Nel 1768, fu perfino eseguita una pubblica "verifica" dei poveri resti, al fine di bandire ogni dubbio sulla loro realtà e permanenza. E poiché davvero «esistevano», per la quinta volta furono risepelliti in uno stesso feretro piombato, diviso però in due settori da una lastra intermedia. Al tumulo davanti all'altar maggiore fu sovrapposta una scultura raffigurante la Trinità. Poi, la rivoluzione travolse il monastero: demolito, incendiato, venduto come ex‑bene ecclesiastico, non tornò più alla Chiesa; l'ordine femminile si disperse. 

Nel 1792 restava solo un rudere all'asta; nulla fu rispettato, tranne il feretro sotto l'altare, dove giacevano i due che anche i più accesi rivoluzionari consideravano figure emblematiche della lotta alla repressione del pensiero. Un corteo ufficiale, col neo-eletto sindaco in testa, trasportò il doppio feretro nella chiesa di Nogent-sur-Seine, dove le autorità ecclesiastiche avevano «aderito» al governo repubblicano, tumulandolo in una cappella tra canti libertari e soprattutto discorsi. A nome della Repubblica francese, fu posta una lastra di bronzo in memoria degli époux infortunés: come nota Charlotte Charrier, il giacobinismo celava un animo preromantico e l'attenzione scivolava dai diritti dell'uomo ai diritti dell'amore. 

Si esaltava il filosofo razionalista, ma ci si commuoveva per l'amante castrato; si ammirava la scrittrice delle splendide Lettere, ma si piangeva sulla donna straziata e fedele. I pellegrinaggi ripresero in veste laica, con tutto lo sfoggio di emozioni che lo stile dell'epoca imponeva: lagrime, svenimenti, tentati suicidi, giuramenti d'amanti sul sepolcro; e con tutti i vantaggi «turistici» che si possono immaginare, dall'organizzazione di cerimonie pubbliche alla vendita di reliquie. Ciò scatenò una faida tra gli abitanti di Nogent e quelli di Quincey, che vantavano un diritto sui due cadaveri per la maggiore vicinanza al Paracleto. Fra visite, celebrazioni e contestazioni, il monumento alla Trinità andò perduto.
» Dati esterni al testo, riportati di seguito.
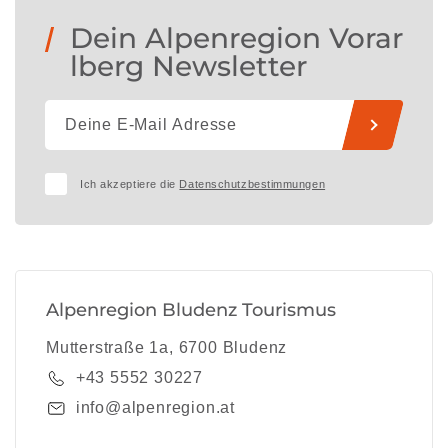
Dein Alpenregion Vorar
lberg Newsletter
Ich akzeptiere die
Datenschutzbestimmungen
Alpenregion Bludenz Tourismus
Mutterstraße 1a, 6700 Bludenz
+43 5552 30227
info@alpenregion.at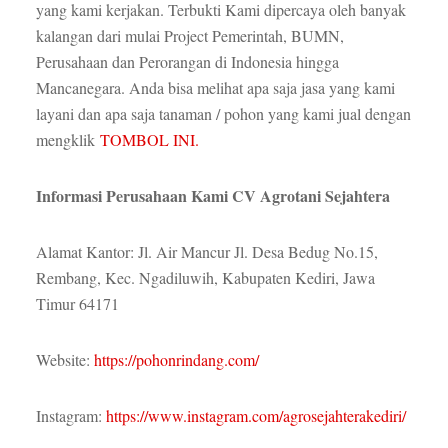
yang kami kerjakan. Terbukti Kami dipercaya oleh banyak
kalangan dari mulai Project Pemerintah, BUMN,
Perusahaan dan Perorangan di Indonesia hingga
Mancanegara. Anda bisa melihat apa saja jasa yang kami
layani dan apa saja tanaman / pohon yang kami jual dengan
mengklik
TOMBOL INI.
Informasi Perusahaan Kami CV Agrotani Sejahtera
Alamat Kantor: Jl. Air Mancur Jl. Desa Bedug No.15,
Rembang, Kec. Ngadiluwih, Kabupaten Kediri, Jawa
Timur 64171
Website:
https://pohonrindang.com/
Instagram:
https://www.instagram.com/agrosejahterakediri/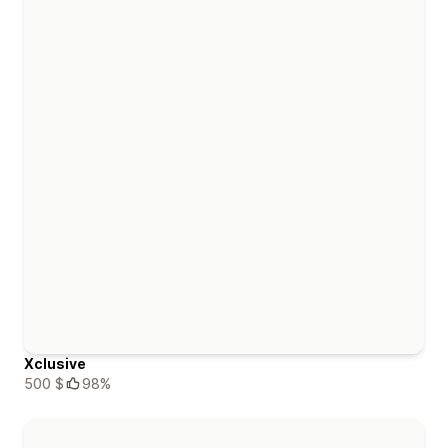
Xclusive
500 $
98%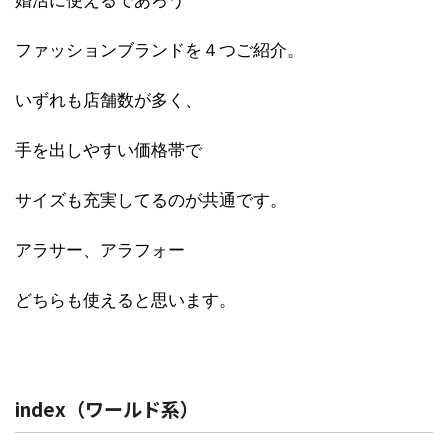
婚活に使えるであろう
ファッションブランドを４つご紹介。
いずれも店舗数が多く、
手を出しやすい価格帯で
サイズも充実してるのが共通です。
アラサー、アラフォー
どちらも使えると思います。
index（ワールド系）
Sotto il Direttorio, Alexandre Lenoir, nominato direttore del Museo dei monumenti francesi, prese l'iniziativa di raccogliere i feretri di molte personalità illustri, spesso rimaste senza sepoltura nei disordini e devastazioni del Terrore: da Cartesio a Molière, da Boileau a La Fontaine. Nel 1800, dopo lunghe trattative con la municipalità di Nogent, anche il feretro di Eloisa e Abelardo fu trasportato a Parigi. Era in pessime condizioni, forse ad opera di qualche violatore. Perciò fu ordinata una perizia, in presenza di un medico; ancora restava qualcosa tra le ossa polverizzate, i lunghi femori di Abelardo e il teschio di Eloisa dalla fronte coulante, arrotondata. Il feretro fu allora collocato in una sala del museo, in attesa di costruire una cappella. Ma i fondi mancavano.